Ouattara Amed, Kone Aminatou, Adams Matthew, Fofana Bakary, Maiga Amelia Walling, Hampton Shay, Coulibaly Drissa, Thera Mahamadou A, Diallo Nouhoum, Dara Antoine, Sagara Issaka, Gil Jose Pedro, Bjorkman Anders, Takala-Harrison Shannon, Doumbo Ogobara K, Plowe Christopher V, Djimde Abdoulaye A
Department of Epidemiology of Parasitic Diseases, University of Science, Techniques and Technologies of Bamako, Bamako, Mali; Vanderbilt University Medical Center, Nashville, Tennessee; Howard Hughes Medical Institute, Center for Vaccine Development, University of Maryland School of Medicine, Baltimore, Maryland; Department of Microbiology, Tumor and Cell Biology, Karolinska Institutet, Stockholm, Sweden; Department of Physiology and Pharmacology, Karolinska University Hospital/Karolinska Institutet, Stockholm, Sweden; Drug Resistance and Pharmacogenetics, Center for Biodiversity, Functional and Integrative Genomics, Faculdade de Ciências, Universidade de Lisboa, Lisbon, Portugal; The Harpur College of Arts and Sciences, Binghamton University, The State University of New York, Binghamton, New York.

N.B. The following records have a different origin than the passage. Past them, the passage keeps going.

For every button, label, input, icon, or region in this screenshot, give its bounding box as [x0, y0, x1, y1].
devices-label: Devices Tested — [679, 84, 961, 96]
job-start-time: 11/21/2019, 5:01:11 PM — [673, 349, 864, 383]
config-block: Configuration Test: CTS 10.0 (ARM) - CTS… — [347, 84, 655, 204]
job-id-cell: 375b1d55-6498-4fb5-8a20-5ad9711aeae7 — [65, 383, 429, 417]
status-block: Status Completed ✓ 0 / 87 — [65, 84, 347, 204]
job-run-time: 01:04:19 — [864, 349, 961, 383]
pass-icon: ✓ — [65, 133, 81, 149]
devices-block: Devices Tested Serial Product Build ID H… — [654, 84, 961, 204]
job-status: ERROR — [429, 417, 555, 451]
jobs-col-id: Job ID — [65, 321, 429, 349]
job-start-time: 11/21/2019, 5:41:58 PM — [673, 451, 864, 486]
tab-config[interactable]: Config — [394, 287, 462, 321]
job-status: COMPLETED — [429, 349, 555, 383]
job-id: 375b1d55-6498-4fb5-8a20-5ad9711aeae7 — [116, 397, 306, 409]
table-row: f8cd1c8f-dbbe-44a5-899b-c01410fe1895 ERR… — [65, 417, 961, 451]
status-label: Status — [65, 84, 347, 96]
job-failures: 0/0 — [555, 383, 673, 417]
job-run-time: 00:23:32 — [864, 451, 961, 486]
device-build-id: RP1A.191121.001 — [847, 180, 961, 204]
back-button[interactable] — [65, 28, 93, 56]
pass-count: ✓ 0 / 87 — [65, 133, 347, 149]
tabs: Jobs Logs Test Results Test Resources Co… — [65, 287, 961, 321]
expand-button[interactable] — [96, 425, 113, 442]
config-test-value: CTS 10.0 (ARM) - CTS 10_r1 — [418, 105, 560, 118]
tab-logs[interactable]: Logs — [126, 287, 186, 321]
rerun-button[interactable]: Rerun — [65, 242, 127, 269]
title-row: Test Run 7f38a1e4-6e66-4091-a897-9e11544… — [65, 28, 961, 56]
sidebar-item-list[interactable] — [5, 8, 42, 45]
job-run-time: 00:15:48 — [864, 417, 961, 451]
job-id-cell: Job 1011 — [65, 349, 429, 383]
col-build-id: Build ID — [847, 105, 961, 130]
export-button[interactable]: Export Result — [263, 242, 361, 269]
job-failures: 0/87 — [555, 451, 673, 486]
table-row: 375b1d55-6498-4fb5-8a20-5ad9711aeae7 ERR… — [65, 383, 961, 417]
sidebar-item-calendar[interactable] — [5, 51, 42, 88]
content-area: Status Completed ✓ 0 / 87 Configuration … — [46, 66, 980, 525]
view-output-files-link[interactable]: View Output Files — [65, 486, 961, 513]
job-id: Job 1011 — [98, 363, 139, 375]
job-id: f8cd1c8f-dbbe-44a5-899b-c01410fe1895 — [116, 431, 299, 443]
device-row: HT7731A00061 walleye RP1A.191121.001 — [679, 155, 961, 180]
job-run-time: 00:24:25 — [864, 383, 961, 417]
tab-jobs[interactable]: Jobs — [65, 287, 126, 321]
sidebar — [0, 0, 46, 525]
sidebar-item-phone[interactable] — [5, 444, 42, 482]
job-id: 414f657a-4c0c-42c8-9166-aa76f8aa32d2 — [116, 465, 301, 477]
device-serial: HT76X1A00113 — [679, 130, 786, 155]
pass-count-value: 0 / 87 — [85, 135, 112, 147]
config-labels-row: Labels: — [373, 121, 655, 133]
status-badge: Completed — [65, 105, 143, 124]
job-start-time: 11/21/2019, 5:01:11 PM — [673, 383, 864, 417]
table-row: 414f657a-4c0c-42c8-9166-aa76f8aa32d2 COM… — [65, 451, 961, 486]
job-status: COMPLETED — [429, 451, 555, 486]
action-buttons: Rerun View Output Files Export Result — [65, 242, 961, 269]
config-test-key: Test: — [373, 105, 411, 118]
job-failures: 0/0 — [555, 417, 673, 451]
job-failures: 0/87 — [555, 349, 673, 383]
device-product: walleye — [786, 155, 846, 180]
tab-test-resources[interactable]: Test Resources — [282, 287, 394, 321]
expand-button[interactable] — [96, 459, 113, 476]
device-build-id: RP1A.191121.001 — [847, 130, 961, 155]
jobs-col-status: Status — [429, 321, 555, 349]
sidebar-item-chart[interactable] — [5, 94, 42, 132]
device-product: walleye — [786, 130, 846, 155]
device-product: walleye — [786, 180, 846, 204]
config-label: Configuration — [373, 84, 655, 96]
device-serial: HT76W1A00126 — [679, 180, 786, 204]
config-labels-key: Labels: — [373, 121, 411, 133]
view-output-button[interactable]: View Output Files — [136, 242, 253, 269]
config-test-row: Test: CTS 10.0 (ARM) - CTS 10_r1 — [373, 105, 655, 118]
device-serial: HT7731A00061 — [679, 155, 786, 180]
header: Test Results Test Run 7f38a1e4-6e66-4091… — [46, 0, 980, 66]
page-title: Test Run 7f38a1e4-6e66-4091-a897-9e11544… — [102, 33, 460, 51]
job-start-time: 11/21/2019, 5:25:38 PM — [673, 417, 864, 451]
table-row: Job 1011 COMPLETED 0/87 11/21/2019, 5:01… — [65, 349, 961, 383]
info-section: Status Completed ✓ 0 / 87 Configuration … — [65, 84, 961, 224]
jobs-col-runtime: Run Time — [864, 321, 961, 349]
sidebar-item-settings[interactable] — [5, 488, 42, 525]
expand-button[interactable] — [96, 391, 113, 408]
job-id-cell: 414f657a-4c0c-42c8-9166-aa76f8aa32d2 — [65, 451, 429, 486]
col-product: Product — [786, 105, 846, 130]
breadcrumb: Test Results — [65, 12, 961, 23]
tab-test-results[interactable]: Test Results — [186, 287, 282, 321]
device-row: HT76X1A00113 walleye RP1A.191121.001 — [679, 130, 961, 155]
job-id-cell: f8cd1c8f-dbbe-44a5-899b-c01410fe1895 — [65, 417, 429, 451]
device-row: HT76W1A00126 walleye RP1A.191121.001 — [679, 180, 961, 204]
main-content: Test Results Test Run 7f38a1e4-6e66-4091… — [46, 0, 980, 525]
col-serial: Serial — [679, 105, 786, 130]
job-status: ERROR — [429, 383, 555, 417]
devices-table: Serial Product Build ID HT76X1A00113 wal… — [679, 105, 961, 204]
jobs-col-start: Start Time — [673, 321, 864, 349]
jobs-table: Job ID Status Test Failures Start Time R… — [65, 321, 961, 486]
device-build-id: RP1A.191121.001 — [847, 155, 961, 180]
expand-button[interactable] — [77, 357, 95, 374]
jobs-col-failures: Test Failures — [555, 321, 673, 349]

Department of Epidemiology of Parasitic Diseases, University of Science, Techniques and Technologies of Bamako, Bamako, Mali; Vanderbilt University Medical Center, Nashville, Tennessee; Howard Hughes Medical Institute, Center for Vaccine Development, University of Maryland School of Medicine, Baltimore, Maryland; Department of Microbiology, Tumor and Cell Biology, Karolinska Institutet, Stockholm, Sweden; Department of Physiology and Pharmacology, Karolinska University Hospital/Karolinska Institutet, Stockholm, Sweden; Drug Resistance and Pharmacogenetics, Center for Biodiversity, Functional and Integrative Genomics, Faculdade de Ciências, Universidade de Lisboa, Lisbon, Portugal; The Harpur College of Arts and Sciences, Binghamton University, The State University of New York, Binghamton, New York
Am J Trop Med Hyg. 2015 Jun;92(6):1202-6. doi: 10.4269/ajtmh.14-0605. Epub 2015 Apr 27.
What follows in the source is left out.